(Extracted entries Opens)

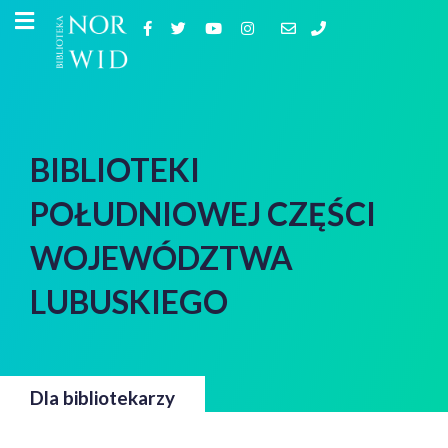
BIBLIOTEKI
POŁUDNIOWEJ CZĘŚCI
WOJEWÓDZTWA
LUBUSKIEGO
Dla bibliotekarzy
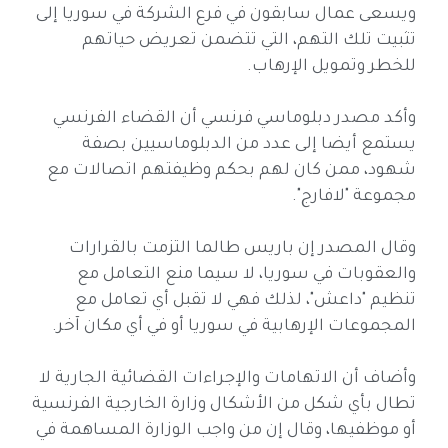
ويسعى عمال سابقون في فرع الشركة في سوريا إلى
تثبيت تلك التهم، التي تتضمن تعريض حياتهم
للخطر وتمويل الإرهاب.
وأكد مصدر دبلوماسي فرنسي أن القضاء الفرنسي
يستمع أيضا إلى عدد من الدبلوماسيين بصفة
شهود، ممن كان لهم بحكم وظيفتهم اتصالات مع
مجموعة "لافارج".
وقال المصدر إن باريس طالما التزمت بالقرارات
والعقوبات في سوريا، لا سيما منع التعامل مع
تنظيم "داعش"، لذلك فهي لا تقبل أي تعامل مع
المجموعات الإرهابية في سوريا أو في أي مكان آخر.
وأضاف أن الاتهامات والإجراءات القضائية الجارية لا
تطال بأي شكل من الأشكال وزارة الخارجية الفرنسية
أو موظفيها، وقال إن من واجب الوزارة المساهمة في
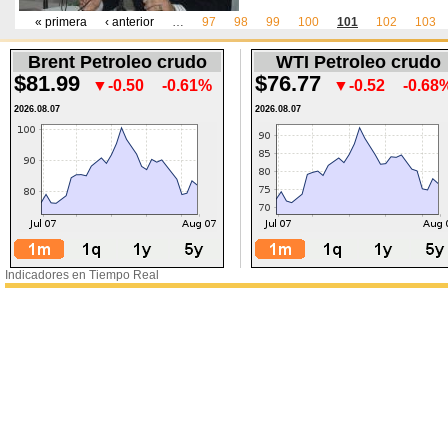
Páginas
« primera
‹ anterior
…
97
98
99
100
101
102
103
Brent Petroleo crudo
WTI Petroleo crudo
$81.99
$76.77
▼-0.50
-0.61%
▼-0.52
-0.68
2026.08.07
2026.08.07
Indicadores en Tiempo Real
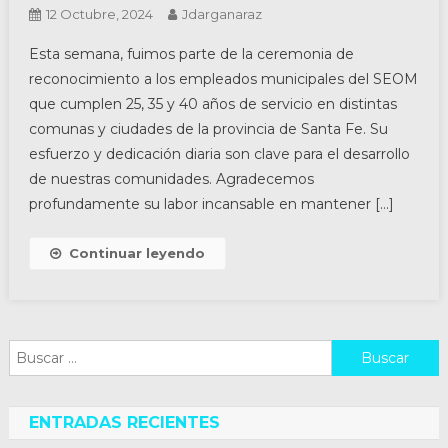
12 Octubre, 2024
Jdarganaraz
Esta semana, fuimos parte de la ceremonia de
reconocimiento a los empleados municipales del SEOM
que cumplen 25, 35 y 40 años de servicio en distintas
comunas y ciudades de la provincia de Santa Fe. Su
esfuerzo y dedicación diaria son clave para el desarrollo
de nuestras comunidades. Agradecemos
profundamente su labor incansable en mantener […]
Continuar leyendo
Buscar:
ENTRADAS RECIENTES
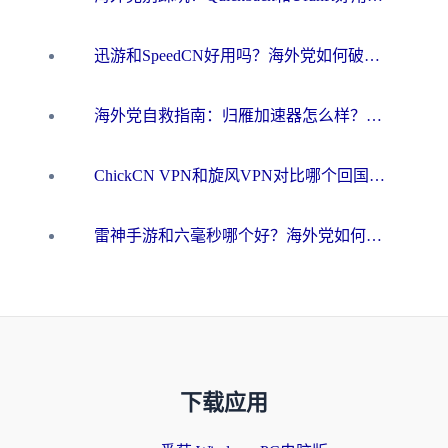
迅游和SpeedCN好用吗？海外党如何破解那道看不见的墙
海外党自救指南：归雁加速器怎么样？教你避开坑实现国内资源无缝访问
ChickCN VPN和旋风VPN对比哪个回国效果更好？海外用户的选择困境与出路
雷神手游和六毫秒哪个好？海外党如何真正解锁国内资源
下载应用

(Extracted entries Closes)

▶ _Your instructions_: Please work out how many lines above carry "سوريا", writing only the result.

▶ _Written answer_: 3